Support 'ON CONFLICT DO NOTHING' for compressed chunks #4113

wiebeytec · 2022-02-21T08:56:54Z

What type of enhancement is this?

User experience

What subsystems and features will be improved?

Compression

What does the enhancement do?

When there are compressed chunks and you do INSERT ... ON CONFLICT DO NOTHING, it says: "insert with ON CONFLICT or RETURNING clause is not supported on compressed chunks".

Currently, if you have an ingress system that processes duplicate values while back-dating, you can't use compression, even if you just want to ignore the duplicates.

It's a light-weight version of #3323: only supporting DO NOTHING is fine when having unique keys.
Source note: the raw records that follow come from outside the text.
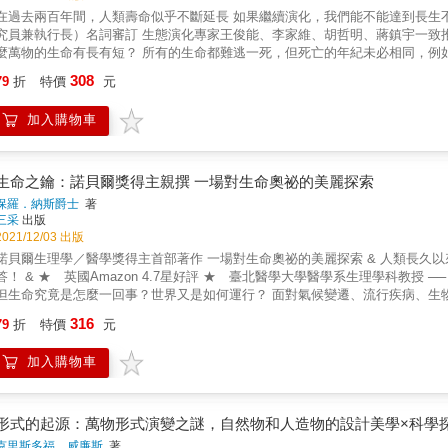
遷。艾美．韋伯與安德魯．海瑟接著帶領讀者展開探索之旅，探討新科技可能造就的種種全
過去兩百年間，人類壽命似乎不斷延長 如果繼續演化，我們能不能達到長生不老，直至「萬壽無疆」？ 邵廣昭（中研院生物多樣性研究中心研
因體定序先驅，《生命速度的生命》（Life at the Speed of Life）作者 「這是本出色又平易近人的書。只有在瞭解我們與未來世代能如何運用合成
兼執行長）名詞審訂 生態演化專家王俊能、李家維、胡哲明、蔣鎮宇一致推薦 & 你知道嗎？只要努力活到105歲，你就不會繼續變老！ 為什
生物學工具，改變內在與周遭世界之時，我們才稱得上是能夠控制自身未來的
物的生命有長有短？ 所有的生命都難逃一死，但死亡的年紀未必相同，例如果蠅孵化後只能活幾個小時，地球最長壽的生物奧氏蜜環菌
必讀指南。」 ──傑米．梅澤Jamie Metzl／世衛人類基因組編輯專家委員會成員、《駭入達爾文
（Armillaria solidipes）卻能從冰河時期存活至今，我們該怎麼解釋
你的生命──以及全世界的生命──都將改頭換面，合成生物學將透過改寫基因
308
79
折
特價
元
的壽命，我們又為什麼會變老？ & 有那些因素決定壽命長度？ 古人認為：生物的壽命長短與體型呈正比，科學也證實了大型生物似乎具有更良
犀利的書，引領我們認識未來美麗世界的各種機會、風險與道德難題。」 ──史蒂芬．
好的抗癌能力。生態演化學家席佛頓由此開始，帶我們探討自古以來人類對生命、衰老與死
nfinite Powers）作者 「艾美．韋伯與安德魯．海瑟藉由這部不可或缺的指南，帶我們瞭解生物科技的新疆界，並提出我們現在就該考慮的重要
加入購物車
後就會立刻死亡？ 人類是在生命中的哪個時間點開始老化？ 控制壽命長度的基因開關是否存在？ 新陳代謝快的生物，壽命是不是也會比較
問題與解決方法。本書是企業領袖們的必要讀物。」 ──貝絲．康斯塔克Beth Coms
出發，帶您看懂大自然決定生物壽命的四大機制 作者由許多生物共通的生命機制，歸納出「免疫系統」、「抗癌能力」、「抗
ward）作者 「《未來的造物者》是一部傑作！艾美．韋伯與安德魯．海瑟巧妙地揭露了推動人類下一步大變革的多股力量──個人、研究室、
氧化能力」、「胰島素傳達」四個主要關鍵，展示控制生物壽命龐大而複雜的
電腦系統、政府機構與企業。他們推導出極為有趣（同時也令人生畏）的結論─
面向。這是國防專家與防禦規劃者必讀的優秀作品，能幫助讀者瞭解未來生物科技
生命之鑰：諾貝爾獎得主親撰 一場對生命奧祕的美麗探索
otiriadis／美國空軍首席未來學家 「我們現在可以用類似電腦編程的方式改寫生物系統的程序了，人工智慧與機器學習更是加速了合成生物學的
保羅．納斯爵士
著
創新與應用。《未來的造物者》以易讀又有趣的文字，描繪了結合多領域的合成
三采
出版
劉比Rana el Kaliouby／Smart Eye副執行長、《解碼女孩》（Girl Decoded）作者 「合成生物學最近期的創新，究竟是終結災難的奇蹟
2021/12/03 出版
向全新生活方式的大突破？這是未來學家艾美．韋伯與微生物學家安德魯．海瑟在
貝爾生理學／醫學獎得主首部著作 一場對生命奧祕的美麗探索 & 人類長久以來的不解之謎： 「生命究竟是怎麼一回事？」 本書就是最佳解
Bremmer／紐約時報暢銷書《危機的力量》（The Power of Crisis）作者 「《未來的造物者》實為佳作，將基因編碼比喻為撰寫未來故事的字
zon 4.7星好評 ★ 臺北醫學大學醫學系生理學科教授 ── 林則彬 專業審訂 & 我們周遭充滿著生命，豐富多元且卓越非凡。
母。艾美．韋伯與安德魯．海瑟將合成生物學這極為複雜的主題寫得清晰易懂
生命究竟是怎麼一回事？世界又是如何運行？ 面對氣候變遷、流行疾病、生物多樣性的消失，到底什麼才是正解？ 隨著我們對生命有更多了
主義。」 ──亞歷克．羅斯Alec Ross／《未來產業》（The Industries of the F
，就擁有更多控制和改變生物的力量， 進而帶來推動世界進步的動力！ & 保羅．納斯爵士用專業、優美又不失詼諧的文字，搭配簡單易懂的比
316
79
折
特價
元
學發展歷程，帶領讀者體驗科學發現的快感， 進行一場對生命起源、生物演化最美麗的探索！ & ──────── 從生物學5
關鍵探索生命的奧祕 ──────── & 「細胞」：細胞會成長、繁殖、維生，並在所有過程中展現出一種目標感，一種不論如何都迫切要堅持、
加入購物車
和繁殖的目標感。 & 「基因」：沒有基因就不可能會有生命，每個新世代的細胞和生物都必須繼承遺傳指令，使其生長、發揮功能和繁殖。
以基因可以承受時間的考驗。 & 「天擇下的演化」：負有使命的複雜生命型態並不是出自任何人的設計，而是天擇的結果。這個極具創意的過
，使人類和我們周遭充滿多樣性的生物得以誕生。 & 「由化學組成的生命」：生命是來自化學物質的相吸和相斥，還有分子鍵的形成與斷裂，
這些基礎過程以某種微小的分子規模集體運作，結合創造出世界萬物。 & 「由訊息組成的生命」：越了解生物如何管理內部訊息，就不只是能描
形式的起源：萬物形式演變之謎，自然物和人造物的設計美學×科學
述其複雜性，還能理解生物是如何將訊息轉化為有意義的知識，進而完成生存、成長、繁殖和演化的目的。 
克里斯多福．威廉斯
著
However, perhaps it's essentially the same problem, I don't know.

Implementation challenges

I tried patching the code as per attached patch (Or github compare (for as long as the link works)). The problem with it is that despite there being a unique index, duplicate values are inserted. I don't know if fixing this (checking for the value in the compressed index) is essentially the same as #3323, or that DO NOTHING can more easily be implemented.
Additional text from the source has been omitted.